Spettacolo semplice e scanzonato con la regia di Marco Baliani
Prosegue al Teatro Nuovo di Verona la stagione teatrale, con il Teatro Stabile del Veneto che presenta, insieme alla compagnia Gli Ipocriti, “Arlecchino?”, spettacolo ispirato al Servitore di Due Padroni di Carlo Goldoni, ma ampiamente riscritto e rimaneggiato da Marco Baliani, che ne firma anche la regia.
Lo spettacolo più che intorno a Goldoni è costruito intorno all’attore padovano Andrea Pennacchi, assurto a notorietà grazie ai suoi caustici monologhi teatrali e televisivi, che si cala nei i panni di Arlecchino, parte improbabile per lui come fisico del ruolo ed età. Il gioco è semplice e di lunga tradizione teatrale: il teatro che mette in scena il dietro le quinte, con i suoi numerosi imprevisti uniti a rocambolesche ed estemporanee soluzioni. Una scalcagnata compagnia si trova alle prese con i soliti problemi di produzione ed è costretta a sostituire all’ultimo il personaggio principale, Arlecchino appunto, per la messa in scena del Servitore di due Padroni di Carlo Goldoni.

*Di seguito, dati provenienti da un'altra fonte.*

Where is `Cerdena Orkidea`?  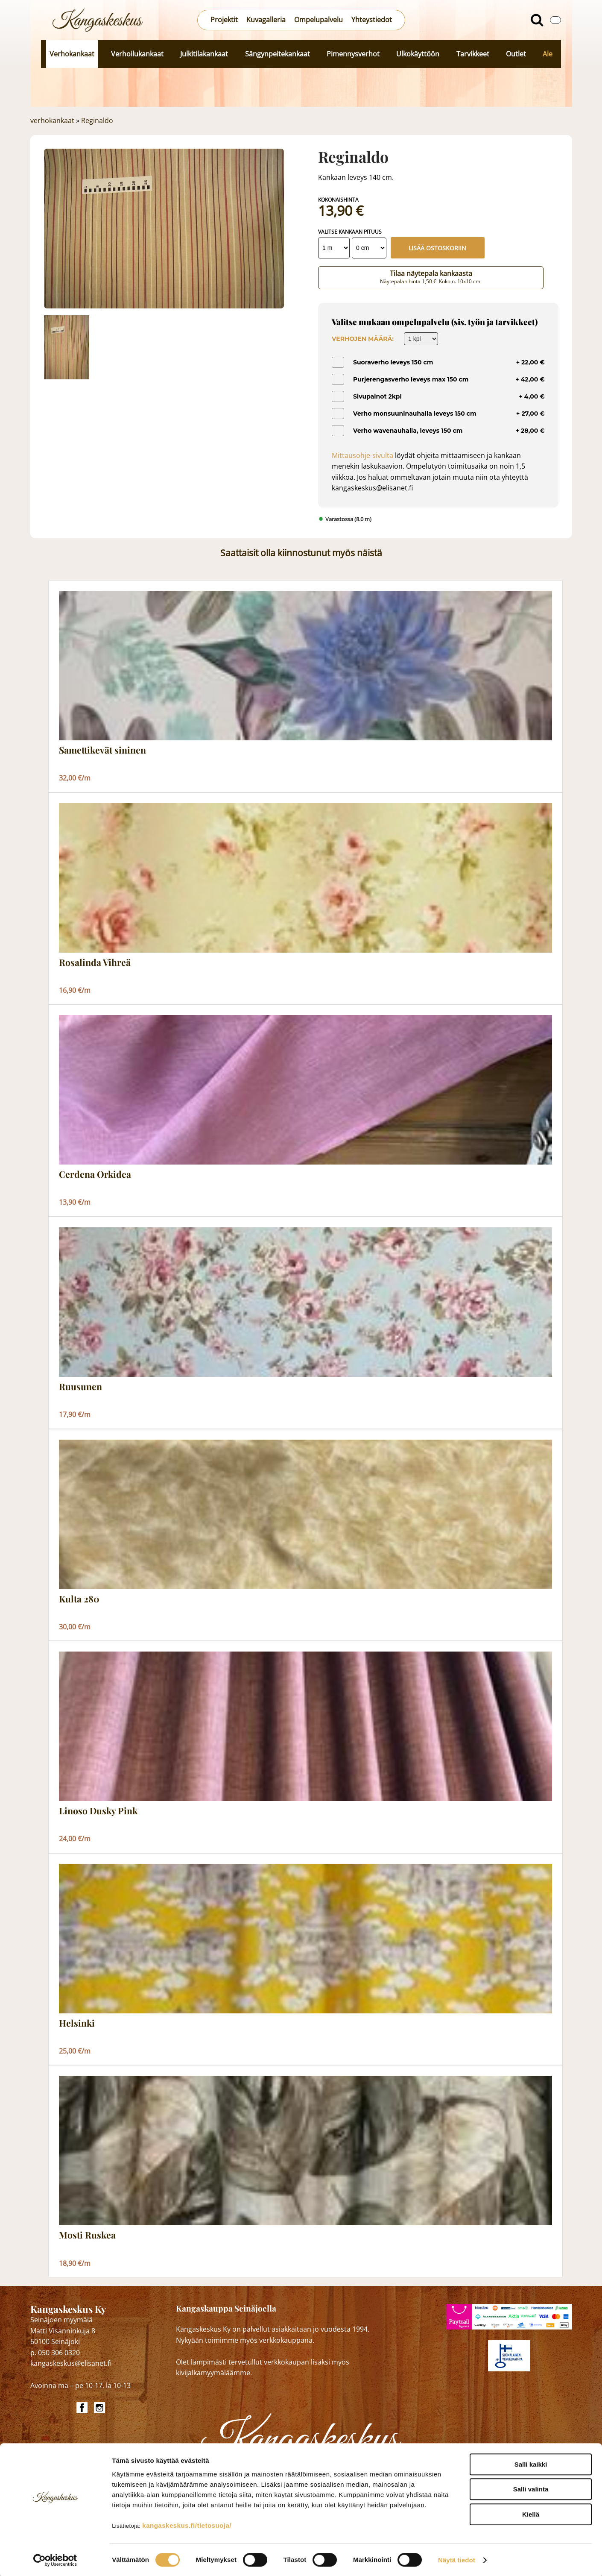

Ovviamente arriva Andrea Pennacchi, abbastanza inverosimilmente mandato da una fantomatica quanto improbabile agenzia teatrale. Il resto procede seguendo più o meno la storia di Goldoni, con numerosi intermezzi lasciati all’estro monologante di Pennacchi, e gli altri sei attori che si alternano in tutti gli altri personaggi. La scena di Carlo Sala è semplice e riprende il palco itinerante della Commedia dell’Arte, con grande spolvero di tendaggi aperti e chiusi in continuazione e abbastanza inutilmente. I costumi, sempre di Sala, sono appropriati, mentre le luci di Luca Barbati sono approssimative. Non mancano due musicisti in scena che giocano con gli attori e scandiscono i vari atti.
Lo spettacolo è onesto ma parsimonioso e non si sciala in inventiva e originalità. Pennacchi regala qualche Zecchino d’oro al pubblico, ma solo quando esce dal testo goldoniano per tornare sul suo repertorio da cabarettista, mentre il resto non sono che spiccioli: pochi Paoli rimangono per Goldoni, la cui trasposizione scenica non convince e a tratti annoia.
Andrea Pennacchi funziona quando fa sé stesso, ma sembra costretto, imbracato, quando deve seguire Goldoni: l’attore è un leone, ma spesso si vede che è in gabbia. La gabbia è il testo goldoniano, mentre la libertà è la propria inventiva, le variazioni, la risata estemporanea che ci si concede in scena.
La compagnia è professionale e volonterosa, ma non può passare per oro puro e, al contrario della boccetta di Mirandolina, non va oltre il princisbech… (ovvero luccica ma non ha il peso del prezioso metallo nel gioco attoriale). Eccoli: Marco Artusi, Federica Girardello, Miguel Gobbo Diaz, Margherita Mannino, Valerio Mazzucato, Anna Tringali. Musiche eseguite dal vivo da Giorgio Gobbo, Riccardo Nicolin.
Baliani costruisce la regia all’italiana, ma sembra non sfruttare appieno gli attori e rimanere troppo legato al testo. Lo spettacolo è piacevole e vivace, il cabaret strappa molte risate, il resto tende a trascinarsi. Onesto mestiere.